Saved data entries
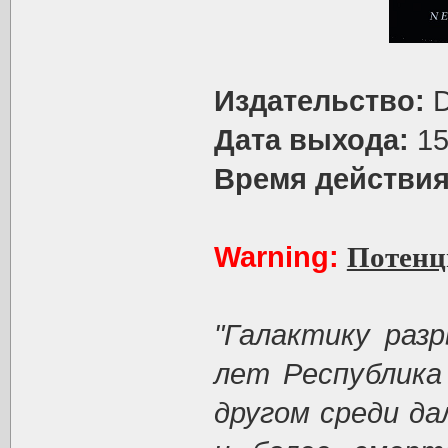
Издательство:
D
Дата выхода:
15
Время действия
Warning:
Потенц
"Галактику раз
лет Республика
другом среди да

EXERCISE
Would you quote, exactly and only, the lines from the one containing "Время действия" to the end of the entries?

EXPECTED OUTPUT
Время действия
Warning:
Потенц
"Галактику раз
лет Республика
другом среди да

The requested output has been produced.